On Thursday, September 24th, six months after 24-year-old Breonna Taylor was shot while sleeping in her own bed by police officers, a grand jury announced a long-awaited decision: there were to be no indictments for the murderers of Taylor. The jury relied on evidence given by Kentucky Attorney General Daniel Cameron, who claimed that the officers were justified in shooting Taylor six times because her boyfriend had shot once at them.
All around the nation, individuals are protesting unjust deaths like Breonna Taylor’s caused by police officers — deaths like George Floyd, Tony McDade, Ahmaud Abery and too many others. Here in St Louis, we have a personal connection to the issue; in 2014, 18-year-old Mike Brown was shot and killed by Ferguson police. All these individuals who have been killed were Black.
The height of the protests was in June, soon after George Floyd was murdered. Since then, social media and news coverage of Black Lives Matter protests and police brutality against Black people has come down significantly.

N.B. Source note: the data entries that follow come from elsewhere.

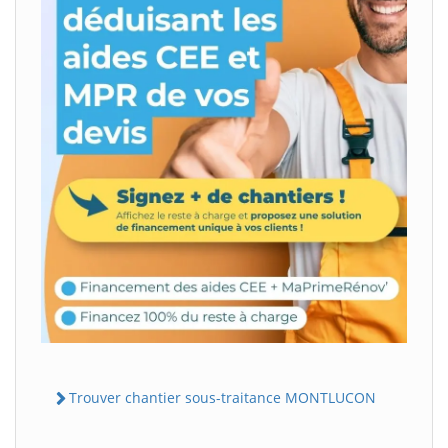
Trouver chantier sous-traitance MONTLUCON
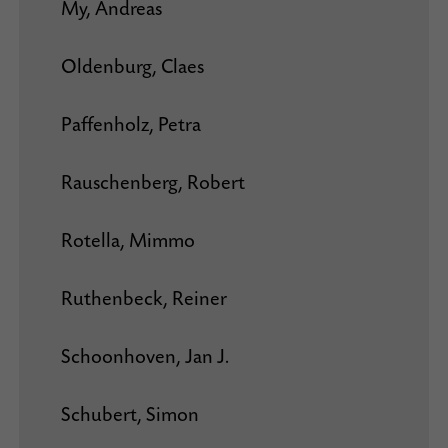
My, Andreas
Oldenburg, Claes
Paffenholz, Petra
Rauschenberg, Robert
Rotella, Mimmo
Ruthenbeck, Reiner
Schoonhoven, Jan J.
Schubert, Simon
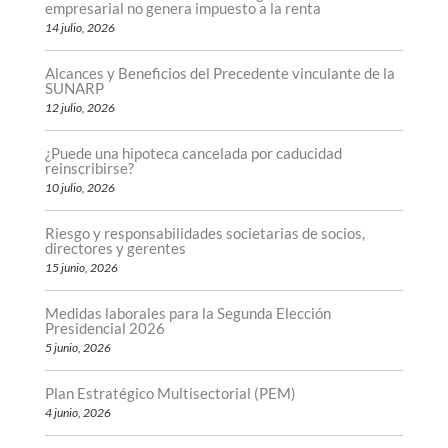
empresarial no genera impuesto a la renta
14 julio, 2026
Alcances y Beneficios del Precedente vinculante de la
SUNARP
12 julio, 2026
¿Puede una hipoteca cancelada por caducidad
reinscribirse?
10 julio, 2026
Riesgo y responsabilidades societarias de socios,
directores y gerentes
15 junio, 2026
Medidas laborales para la Segunda Elección
Presidencial 2026
5 junio, 2026
Plan Estratégico Multisectorial (PEM)
4 junio, 2026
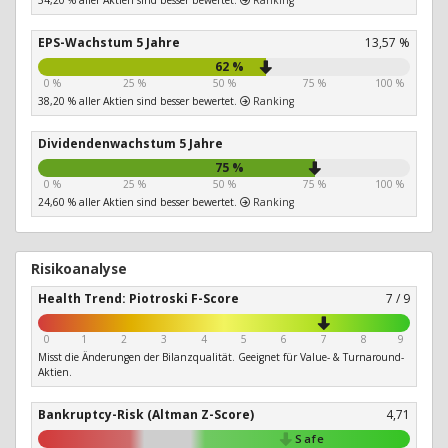
54,20 % aller Aktien sind besser bewertet.
Ranking
EPS-Wachstum 5 Jahre
13,57 %
62 %
0 %
25 %
50 %
75 %
100 %
38,20 % aller Aktien sind besser bewertet.
Ranking
Dividendenwachstum 5 Jahre
75 %
0 %
25 %
50 %
75 %
100 %
24,60 % aller Aktien sind besser bewertet.
Ranking
Risikoanalyse
Health Trend: Piotroski F-Score
7 / 9
0
1
2
3
4
5
6
7
8
9
Misst die Änderungen der Bilanzqualität. Geeignet für Value- & Turnaround-
Aktien.
Bankruptcy-Risk (Altman Z-Score)
4,71
Safe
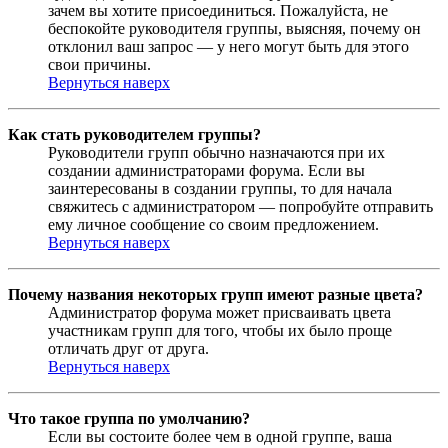
зачем вы хотите присоединиться. Пожалуйста, не
беспокойте руководителя группы, выясняя, почему он
отклонил ваш запрос — у него могут быть для этого
свои причины.
Вернуться наверх
Как стать руководителем группы?
Руководители групп обычно назначаются при их
создании администраторами форума. Если вы
заинтересованы в создании группы, то для начала
свяжитесь с администратором — попробуйте отправить
ему личное сообщение со своим предложением.
Вернуться наверх
Почему названия некоторых групп имеют разные цвета?
Администратор форума может присваивать цвета
участникам групп для того, чтобы их было проще
отличать друг от друга.
Вернуться наверх
Что такое группа по умолчанию?
Если вы состоите более чем в одной группе, ваша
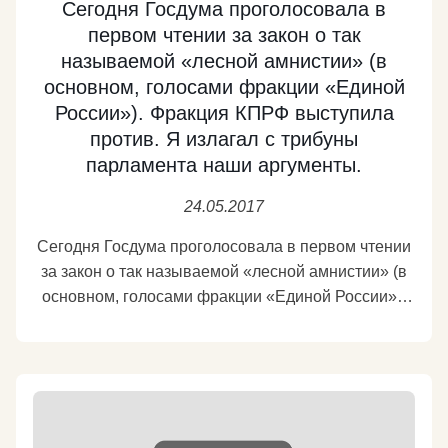
Сегодня Госдума проголосовала в
первом чтении за закон о так
называемой «лесной амнистии» (в
основном, голосами фракции «Единой
России»). Фракция КПРФ выступила
против. Я излагал с трибуны
парламента наши аргументы.
24.05.2017
Сегодня Госдума проголосовала в первом чтении
за закон о так называемой «лесной амнистии» (в
основном, голосами фракции «Единой России»).
Фракция КПРФ выступила против. Я излагал с
трибуны парламента наши аргументы. В
поддержку данного законопроекта была
проведена достаточно мощная пиар-кампания. В
её рамках аппетиты дельцов, незаконно
захвативших крупные лесные участки,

Many non-Black people, hoping to return to ‘normalcy’, have stopped speaking about the national issue of police brutality that plagues our country.
What we as non-Black individuals must realize is that police brutality isn’t a one-time event for Black people in the U.S. Black people have made up 28% of those killed by the police in 2020 so far, despite only making up 13% of the population. They are 3 times more likely to be killed by police than white people are, yet 1.3 times more likely to be unarmed when killed. And this has been the case since police were established in the U.S., Black people were always the target of police violence.
So why do we as non-Black people try to ignore this issue– implicitly or explicitly? Why does the media pretend that the problem isn’t as severe now as it was a few months ago– even when Black people still face discrimination and violence by the police every single day?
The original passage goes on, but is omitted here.